Zimmermannia bosquella is a moth of the family Nepticulidae. It is found in Virginia, Ohio, and Kentucky in the United States. It is now classified as conspecific with the American chestnut moth, which was formerly considered as extinct.

==Description==
The wingspan is 9–10 mm. The larvae are full grown in October and early November, producing adults in May and June of the following year.

==Behaviour and ecology==
The larvae feed on Quercus palustris. They mine the leaves of their host plant.
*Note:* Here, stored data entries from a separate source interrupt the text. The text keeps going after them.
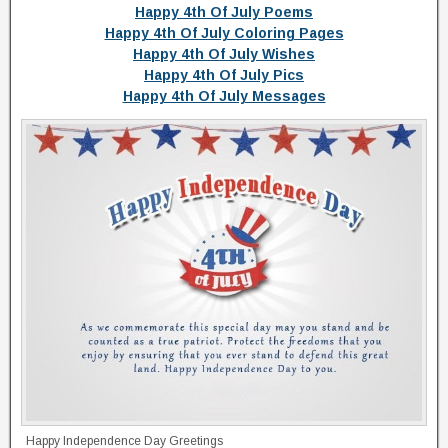
Happy 4th Of July Poems
Happy 4th Of July Coloring Pages
Happy 4th Of July Wishes
Happy 4th Of July Pics
Happy 4th Of July Messages
Happy Independence Day Greetings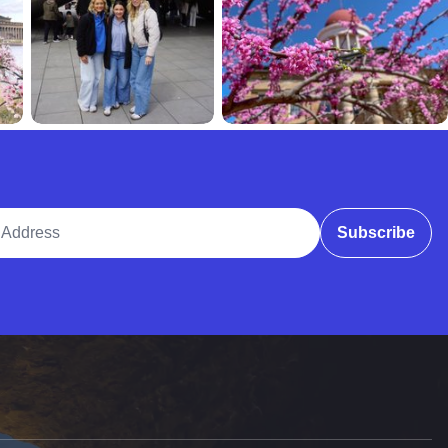
ddress
Subscribe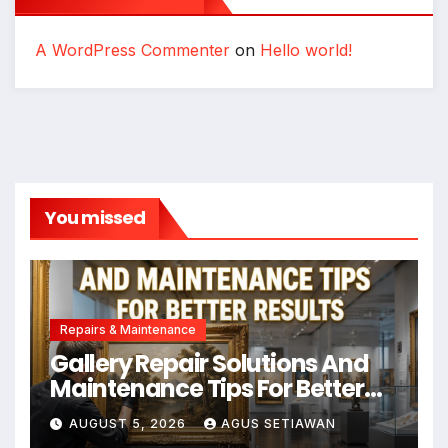
A WordPress Commenter
on
Hello world!
You missed
Repairs & Maintenance
Gallery Repair Solutions And
Maintenance Tips For Better
Results
AUGUST 5, 2026
AGUS SETIAWAN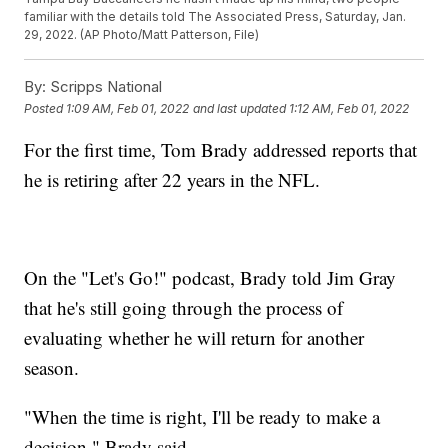
familiar with the details told The Associated Press, Saturday, Jan.
29, 2022. (AP Photo/Matt Patterson, File)
By:
Scripps National
Posted
1:09 AM, Feb 01, 2022
and last updated
1:12 AM, Feb 01, 2022
For the first time, Tom Brady addressed reports that
he is retiring after 22 years in the NFL.
On the "Let's Go!" podcast, Brady told Jim Gray
that he's still going through the process of
evaluating whether he will return for another
season.
"When the time is right, I'll be ready to make a
decision," Brady said.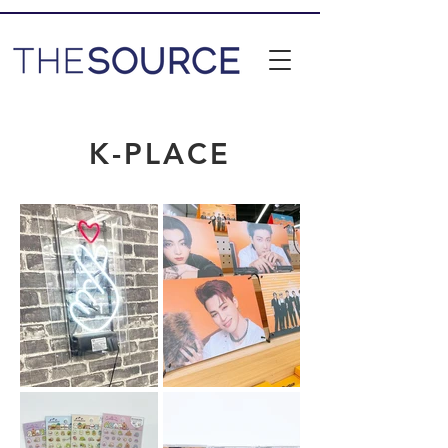
K-PLACE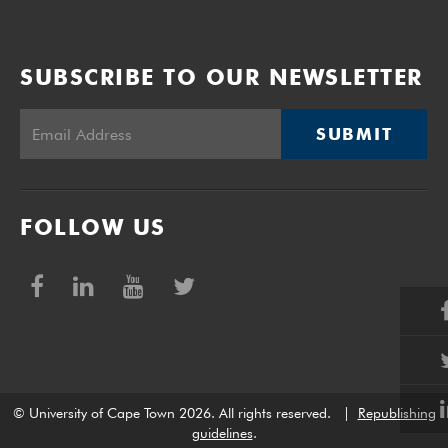
SUBSCRIBE TO OUR NEWSLETTER
SUBMIT
FOLLOW US
© University of Cape Town 2026. All rights reserved.
|
Republishing
guidelines
.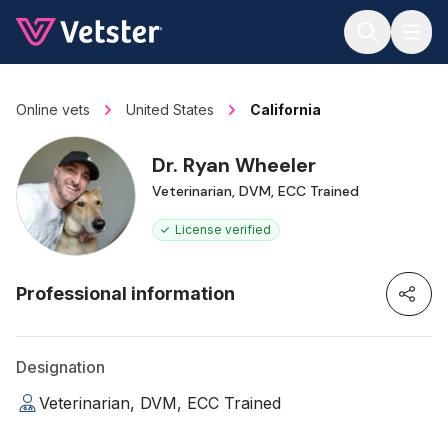
Jump to main content
Online vets
United States
California
Dr. Ryan Wheeler
Veterinarian, DVM, ECC Trained
License verified
Professional information
Designation
Veterinarian, DVM, ECC Trained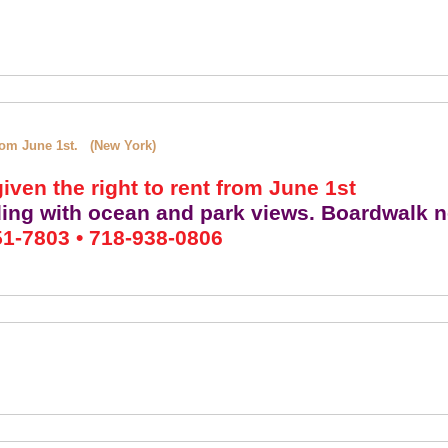
 from June 1st. (New York)
iven the right to rent from June 1st
ding with ocean and park views. Boardwalk n
1-7803 • 718-938-0806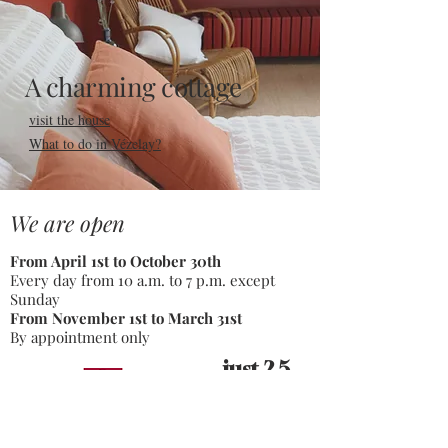
A charming cottage
visit the house
What to do in Vézelay?
We are open
From April 1st to October 30th
Every day from 10 a.m. to 7 p.m. except
Sunday
From November 1st to March 31st
By appointment only
just 2,5
hours
from Paris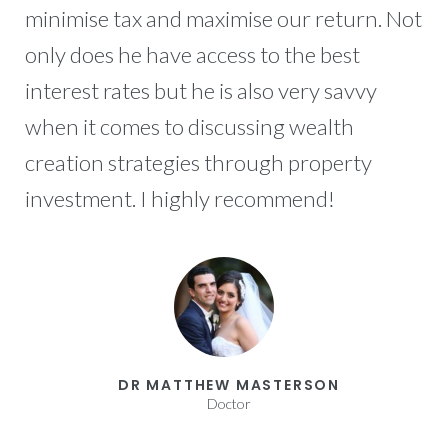
minimise tax and maximise our return. Not
only does he have access to the best
interest rates but he is also very savvy
when it comes to discussing wealth
creation strategies through property
investment. I highly recommend!
DR MATTHEW MASTERSON
Doctor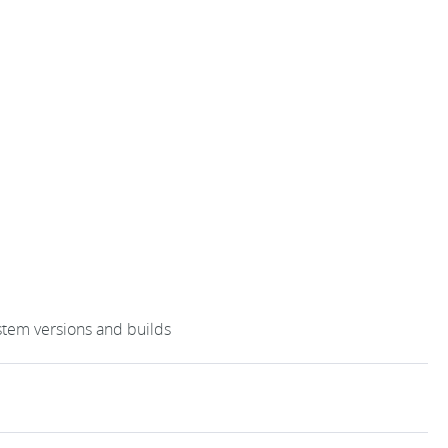
stem versions and builds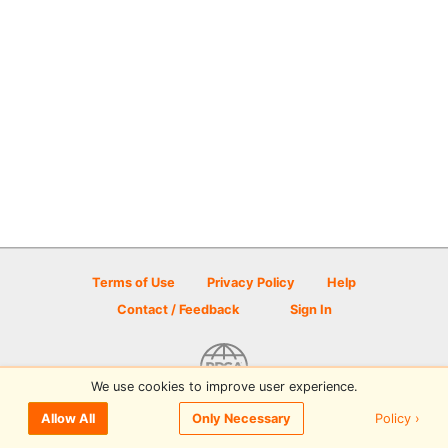
Terms of Use
Privacy Policy
Help
Contact / Feedback
Sign In
We use cookies to improve user experience.
© 2026 Disc Golf Scene powered by PDGA
Policy ›
Allow All
Only Necessary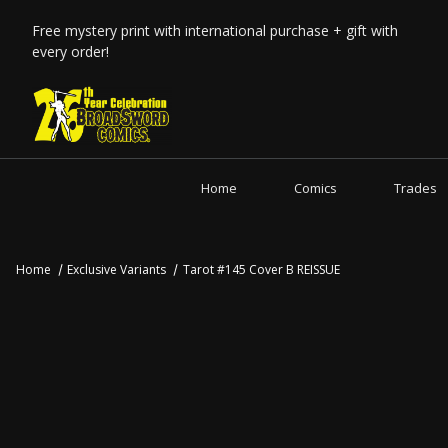
Free mystery print with international purchase + gift with
every order!
Home
Comics
Trades
Home
Exclusive Variants
Tarot #145 Cover B REISSUE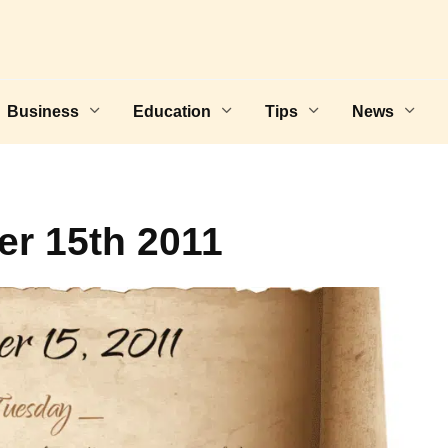
Business
Education
Tips
News
r 15th 2011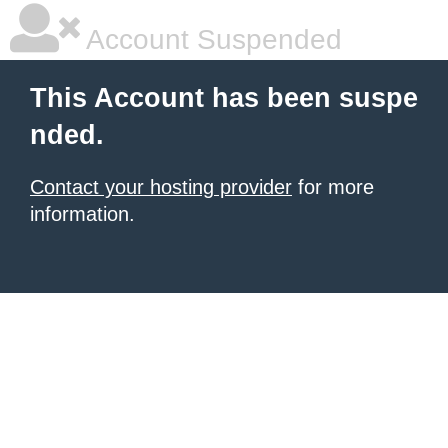
Account Suspended
This Account has been suspe
nded.
Contact your hosting provider
for more
information.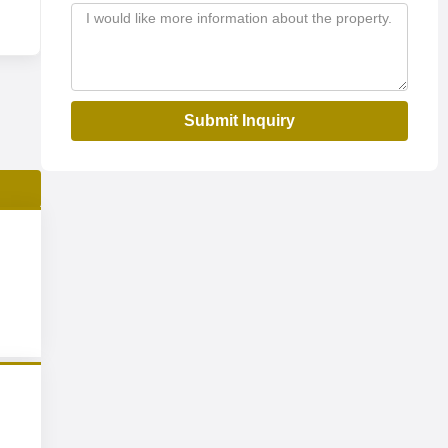
Submit Inquiry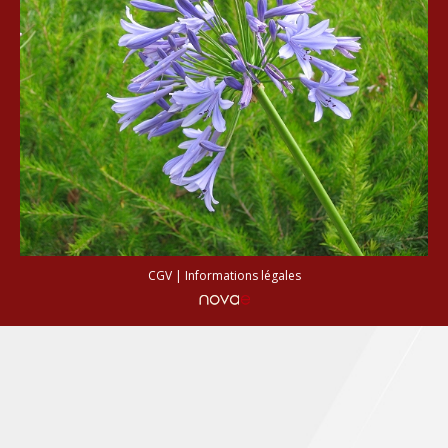
CGV
|
Informations légales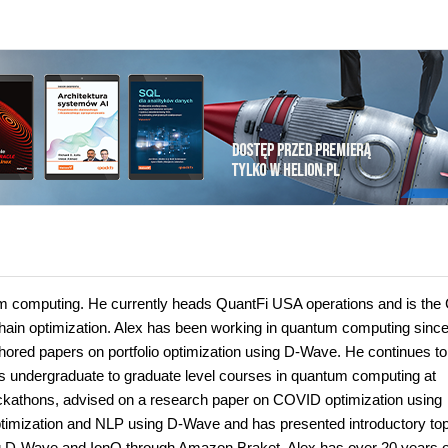
tum computing. He currently heads QuantFi USA operations and is the
hain optimization. Alex has been working in quantum computing sinc
ed papers on portfolio optimization using D-Wave. He continues to
s undergraduate to graduate level courses in quantum computing at
hackathons, advised on a research paper on COVID optimization using
timization and NLP using D-Wave and has presented introductory top
 D-Wave and IonQ through Amazon Braket. Alex has over 20 years o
The moth's synergistic relationship with the North American nut species led to a catastrophic population decline when almost all of the American chestnut trees fell victim to chestnut blight. The American chestnut tree was driven almost to extinction, and the American chestnut moth was thought to be extinct. The American chestnut tree moth was later found to still be extant within populations of Zimmermannia bosquella.